When Professor Mathews leaves exegesis, and enters the spheres of ethics and economics, he is not always quite as clear as one would wish. He says (p. 180): "It goes without saying that Jesus does not base his hopes of a new society upon an 'enlightened self-interest' or any other hedonist philosophy." And yet again Professor Mathews says (p. 192): "A man thus inspired is no longer living for his individual, his atomistic self, but for his social, his altruistic self." What is this living for the altruistic self but enlightened self-interest, as Herbert Spencer termed it. It is the very ground upon which Jesus bases his hopes for a new society, this supremacy of the higher self over the lower self. Was Gladstone

wrong when he said: "It is self-help which makes the man, and manmaking is the aim which the Almighty has everywhere impressed upon creation"? In seeking an answer to the question, "Was Jesus a Socialist?" (pp. 150-154) there seems to be no distinction made between socialism and communism. The terms are used almost synonomously.

Z. S. H.

THE REGICIDES: A Tale of Early Colonial Times. By FREDERICK HULL COGSWELL. Pp. 363. 121110. New York: The Baker and Taylor Co.

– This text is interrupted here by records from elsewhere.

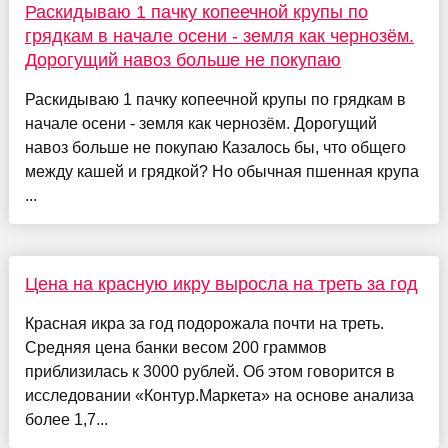
Раскидываю 1 пачку копеечной крупы по
грядкам в начале осени - земля как чернозём.
Дорогущий навоз больше не покупаю
Раскидываю 1 пачку копеечной крупы по грядкам в
начале осени - земля как чернозём. Дорогущий
навоз больше не покупаю Казалось бы, что общего
между кашей и грядкой? Но обычная пшенная крупа
...
Цена на красную икру выросла на треть за год
Красная икра за год подорожала почти на треть.
Средняя цена банки весом 200 граммов
приблизилась к 3000 рублей. Об этом говорится в
исследовании «Контур.Маркета» на основе анализа
более 1,7...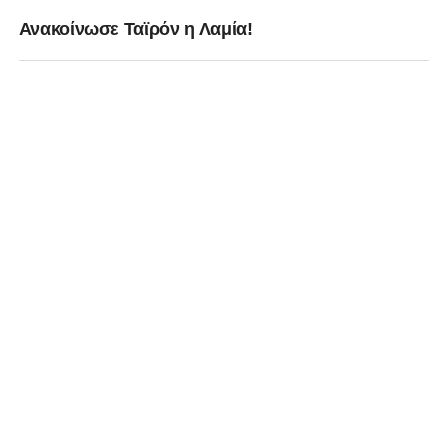
Ανακοίνωσε Ταϊρόν η Λαμία!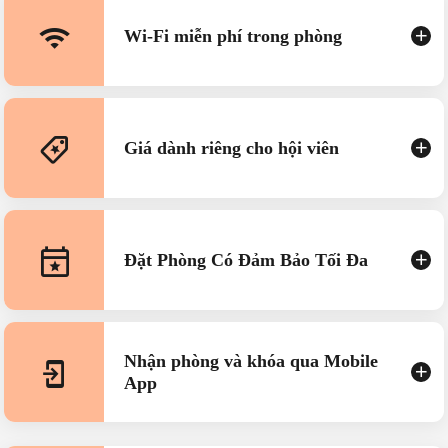
Wi-Fi miễn phí trong phòng
Giá dành riêng cho hội viên
Đặt Phòng Có Đảm Bảo Tối Đa
Nhận phòng và khóa qua Mobile
App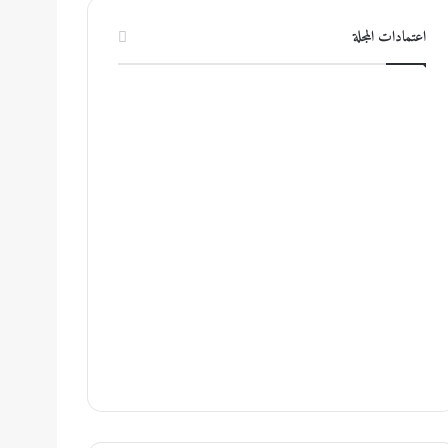
اعتمادات المجلة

A most fascinating historical novel, founded largely on facts and connected with the early colonial history, is here before us. Two members of the high court of justice constituted by Parliament for the trial of Charles I., by which he was found guilty of treason and sentenced to death in 1649, escaped to the colonies. They were hunted by the emissaries of Charles II., after his accession to the throne and the death of Cromwell, and were traced to the New Haven Colony, where they were successfully concealed by the staunch old Puritan clergyman and others. The picture of early colonial life is drawn with a skillful pen and by a student of history. There were giants in those days, and the rugged characters portrayed in these pages loom up before the eye like the great elms of New Haven. The student of early New England history will not lay this book down until he has finished it; and when he does, it will be with a feeling of reverence for the heroism, the courage, the self-denial, the faith in God, of the men who founded the New Haven Colony and Yale College.

Z. S. H.

THE WORKERS. By WALTER A. WYCKOFF. Pp. 270. 12mo.
York: Charles Scribner's Sons. $1.25.

New

This is a true story of the experiences of an educated man of means who realized that he belongs to that half of the world that does not know how the other half lives. So he took heroic and novel means of finding out by experience how the day-laborer and the tramp fares in this world. Without capital or influence, he starts out in shabby attire with his pack on his back, and works his way from town to town by sleeping in barns and doing drudgery. In old Squeers' school, after the boy had spelled "horse" he was told by Squeers to go and look after the horse and rub him down well, or he would get rubbed down himself. Mr. Wyckoff's plan was the reverse of Squeers'; he rubbed the horse down first. He found out, of course, that muscular force is a drug in the market, and the effort to obtain a livelihood by means of it, a precarious thing.

It never was, and perhaps never will be, easy to earn a livelihood with a maximum of muscle and a minimum of brains. The competition is sharp, because it is with the horse and the mule and the machine. The delicate girl in the engraving-room earns more by five times than the burly drayman, and the stenographer can support the janitor.